向こうはどう思っているか分からないが四郎にとっても道永は兄で、透子は妹だ。身内が苦しんでいる姿を見たいとは思わない。
「なんで久遠さんばかり、つらい目にあうのでしょう」
桜子が両手をくんで泣きそうな声で囁いた。皆が物思いにふけっていたこともありその声はそれぞれの耳にハッキリ聞こえた。いつも冷静で物静かな桜子らしからぬ感情に揺れた声に蛇縫二人は顔を見合わせ、ルリも意外そうな顔をする。薫子は半身の変化に気づいたのか不快そうに眉を寄せた。
四郎もあの現場を知らなければ驚く側に回っていただろう。ハッキリとこの目でみたからこそ奇妙な高揚感がわいた。狐守の巫女として生まれた使命を全うしようと、表情を消し、人格を表に出さないように生きてきた桜子がたった一つの出会いで大きく感情を揺さぶられている。その姿は見守ってきた兄から見ると嬉しいものだった。
「気になりますか。運命の相手ですもんね~」
おどけた口調でいうと桜子が四郎を見た。青い瞳が見開かれる。そういう子供らしい反応もここ最近では見ることがなかった。小さな頃を思い出して四郎は愉快な気持ちになる。
四郎の言葉を理解した桜子の白い頬が赤く染まった。「違います!」とやけに大きな声で否定したせいで、周囲の視線が集まった。すっかり狩人たちから興味を失せていた客たちが声に反応して再び興味をしめす。四郎は彼女らに対して曖昧な笑みを浮かべて頭を下げた。
「運命の相手って、えっもしかして! 噂の!」
先ほどまでのシリアスな空気はどこにいったのかルリが両頬に手を当てて、目を輝かせる。美姫とリリアも遅れて気づいたのか身を乗り出して桜子を見つめた。
女子は甘い物と恋バナが好きである。小さい頃から一緒に育った妹分の初恋となれば興味がわかないはずもない。
「違います。あれは、そんなんじゃなくてっ!」
桜子は必死に否定しようとするが必死になればなるほど自白しているようなものである。頬はますます赤くなり、両手を意味もなくあわあわと動かしている様は普段の桜子とはまるで違った。
「本当にあるのねえ、一目惚れ。いいなあ桜子。私も一目で恋に落ちるような体験してみたいわあ」
すっかり乙女モードにはいったルリが謎にくねくねした動きをしている。仮に運命の相手がいても、一目で恋から冷めそうな醜態をさらしているのだが大丈夫だろうかと四郎は考える。指摘したらどつかれそうなので口には出さないが。
「どんな感じなの! 雷が落ちるみたいなとか、一目で分かるとか聞くけど」
「噂は聞きますけど、本当に恋に落ちた方は身近にいませんでしたからね」
美姫とリリアがそろって身を乗り出し、桜子を凝視する。桜子は四つの輝く瞳に責め立てられて、果実のように真っ赤な顔で目を泳がせていた。

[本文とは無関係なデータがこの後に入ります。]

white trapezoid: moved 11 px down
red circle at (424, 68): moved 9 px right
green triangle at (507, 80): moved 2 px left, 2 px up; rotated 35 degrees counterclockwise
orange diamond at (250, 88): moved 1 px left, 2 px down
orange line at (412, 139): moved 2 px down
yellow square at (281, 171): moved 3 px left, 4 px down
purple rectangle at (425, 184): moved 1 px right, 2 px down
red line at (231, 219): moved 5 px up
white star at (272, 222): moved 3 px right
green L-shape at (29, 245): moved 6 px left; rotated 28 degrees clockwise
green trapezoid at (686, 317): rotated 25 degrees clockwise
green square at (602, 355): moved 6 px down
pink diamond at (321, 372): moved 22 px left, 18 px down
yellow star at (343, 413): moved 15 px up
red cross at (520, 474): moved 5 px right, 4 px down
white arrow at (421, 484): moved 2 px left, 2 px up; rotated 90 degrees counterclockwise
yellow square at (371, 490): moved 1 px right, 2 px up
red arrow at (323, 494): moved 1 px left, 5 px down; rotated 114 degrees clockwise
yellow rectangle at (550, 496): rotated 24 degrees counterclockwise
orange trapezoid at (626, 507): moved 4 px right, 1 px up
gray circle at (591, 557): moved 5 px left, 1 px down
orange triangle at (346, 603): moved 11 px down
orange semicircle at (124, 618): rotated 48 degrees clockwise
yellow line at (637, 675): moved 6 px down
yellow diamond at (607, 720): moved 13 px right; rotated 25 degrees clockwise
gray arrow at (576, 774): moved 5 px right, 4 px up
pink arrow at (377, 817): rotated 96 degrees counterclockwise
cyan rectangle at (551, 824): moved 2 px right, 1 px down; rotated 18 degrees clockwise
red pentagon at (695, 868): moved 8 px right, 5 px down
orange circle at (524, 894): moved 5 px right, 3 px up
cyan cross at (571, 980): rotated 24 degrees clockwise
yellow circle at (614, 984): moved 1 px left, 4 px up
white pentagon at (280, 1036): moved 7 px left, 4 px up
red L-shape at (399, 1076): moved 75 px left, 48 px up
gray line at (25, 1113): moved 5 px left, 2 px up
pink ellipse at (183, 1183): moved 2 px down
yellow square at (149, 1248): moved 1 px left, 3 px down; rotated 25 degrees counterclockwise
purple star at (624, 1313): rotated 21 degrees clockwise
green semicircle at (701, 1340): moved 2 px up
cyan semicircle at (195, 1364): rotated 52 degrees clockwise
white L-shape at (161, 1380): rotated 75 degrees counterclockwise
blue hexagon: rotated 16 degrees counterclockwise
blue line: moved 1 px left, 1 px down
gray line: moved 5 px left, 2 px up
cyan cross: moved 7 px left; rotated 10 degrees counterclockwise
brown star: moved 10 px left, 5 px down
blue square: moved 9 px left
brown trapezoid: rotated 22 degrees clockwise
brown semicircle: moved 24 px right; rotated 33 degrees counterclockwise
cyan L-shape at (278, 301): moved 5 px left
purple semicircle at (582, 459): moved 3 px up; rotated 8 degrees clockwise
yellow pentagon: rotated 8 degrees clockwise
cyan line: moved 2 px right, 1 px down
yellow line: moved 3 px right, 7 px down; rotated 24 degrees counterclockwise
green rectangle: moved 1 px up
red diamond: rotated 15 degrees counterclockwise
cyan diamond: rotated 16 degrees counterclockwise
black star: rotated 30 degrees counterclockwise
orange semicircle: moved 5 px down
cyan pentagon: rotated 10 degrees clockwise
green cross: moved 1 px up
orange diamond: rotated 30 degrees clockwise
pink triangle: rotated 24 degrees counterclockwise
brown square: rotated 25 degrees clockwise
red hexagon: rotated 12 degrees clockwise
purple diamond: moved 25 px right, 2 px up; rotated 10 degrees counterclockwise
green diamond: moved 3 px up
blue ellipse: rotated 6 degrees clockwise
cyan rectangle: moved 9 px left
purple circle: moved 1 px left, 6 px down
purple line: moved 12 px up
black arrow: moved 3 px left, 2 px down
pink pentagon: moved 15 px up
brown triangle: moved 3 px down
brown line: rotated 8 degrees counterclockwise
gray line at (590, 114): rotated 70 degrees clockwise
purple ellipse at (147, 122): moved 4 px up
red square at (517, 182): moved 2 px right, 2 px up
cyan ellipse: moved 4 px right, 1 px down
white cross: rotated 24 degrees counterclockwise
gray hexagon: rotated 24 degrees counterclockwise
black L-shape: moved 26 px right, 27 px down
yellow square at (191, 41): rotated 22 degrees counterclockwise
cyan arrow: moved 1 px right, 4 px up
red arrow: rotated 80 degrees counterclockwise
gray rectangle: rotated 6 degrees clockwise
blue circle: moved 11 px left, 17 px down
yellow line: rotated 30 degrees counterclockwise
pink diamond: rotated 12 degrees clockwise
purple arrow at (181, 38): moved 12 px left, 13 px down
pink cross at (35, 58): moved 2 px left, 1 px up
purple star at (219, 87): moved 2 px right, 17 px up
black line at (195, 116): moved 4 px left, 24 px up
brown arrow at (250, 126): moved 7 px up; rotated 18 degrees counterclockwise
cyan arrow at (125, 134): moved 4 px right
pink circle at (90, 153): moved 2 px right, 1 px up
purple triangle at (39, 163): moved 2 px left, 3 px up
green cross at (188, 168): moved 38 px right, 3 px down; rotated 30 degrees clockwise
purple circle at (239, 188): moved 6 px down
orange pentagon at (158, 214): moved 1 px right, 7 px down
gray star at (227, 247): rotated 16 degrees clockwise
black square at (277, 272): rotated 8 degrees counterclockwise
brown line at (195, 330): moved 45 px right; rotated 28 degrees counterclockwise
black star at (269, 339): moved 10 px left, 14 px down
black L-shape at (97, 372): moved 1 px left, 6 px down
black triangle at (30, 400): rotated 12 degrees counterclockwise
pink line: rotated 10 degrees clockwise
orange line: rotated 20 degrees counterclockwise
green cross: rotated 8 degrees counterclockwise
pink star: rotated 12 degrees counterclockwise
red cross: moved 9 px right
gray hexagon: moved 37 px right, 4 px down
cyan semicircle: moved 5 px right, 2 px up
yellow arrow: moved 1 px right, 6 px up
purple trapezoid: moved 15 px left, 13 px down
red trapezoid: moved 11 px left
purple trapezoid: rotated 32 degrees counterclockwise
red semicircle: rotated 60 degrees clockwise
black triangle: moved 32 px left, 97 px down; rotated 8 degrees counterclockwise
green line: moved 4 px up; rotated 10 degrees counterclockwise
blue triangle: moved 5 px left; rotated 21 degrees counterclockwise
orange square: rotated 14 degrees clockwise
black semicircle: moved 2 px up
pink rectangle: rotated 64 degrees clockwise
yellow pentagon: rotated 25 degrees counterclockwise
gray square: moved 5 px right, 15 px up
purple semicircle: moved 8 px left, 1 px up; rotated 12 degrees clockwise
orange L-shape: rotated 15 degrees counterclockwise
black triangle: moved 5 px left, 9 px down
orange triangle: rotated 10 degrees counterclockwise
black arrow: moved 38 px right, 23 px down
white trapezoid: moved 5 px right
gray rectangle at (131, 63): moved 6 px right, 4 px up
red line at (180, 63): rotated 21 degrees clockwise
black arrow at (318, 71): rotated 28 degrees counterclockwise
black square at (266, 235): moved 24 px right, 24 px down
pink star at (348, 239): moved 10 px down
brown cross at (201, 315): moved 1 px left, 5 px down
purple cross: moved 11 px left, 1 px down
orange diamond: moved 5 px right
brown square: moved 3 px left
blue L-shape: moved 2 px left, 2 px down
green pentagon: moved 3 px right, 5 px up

さすがに可哀想になってきて、そろそろ助け船をだすか。そう四郎が思ったところで、
「一目惚れ、運命などといい加減にしろ! 桜子は!」
ドンッと薫子がテーブルをたたいた。テーブルの上に乗っていた皿がかすかな音を立てる。店全体に響くような鋭い声。女性たちの賑やかな声が消え失せ、おしゃれな音楽だけが空気をよまずに流れている。
しんと静まり帰った空間で、怒鳴り声をあげた薫子は次の言葉を発せずにいた。開いた口が重たいものに押しつぶされるように閉じる。強い意志を感じる眉が下がり、青い瞳が泣きそうに歪んだ。
「……すまなかった。お手洗いに行ってくる」
「ちょうど良かったわあ。私もメイク治したかったの」
固い薫子の言葉にのんびりとしたルリの言葉がかぶせられた。薫子が放っておいてくれという顔で睨んでもルリは動じない。にこりと完璧な笑顔を見せて、「さあ、行きましょう」と薫子の手を引いた。薫子が言いだしたのではなく、自分が薫子を付き合わせるのだというように。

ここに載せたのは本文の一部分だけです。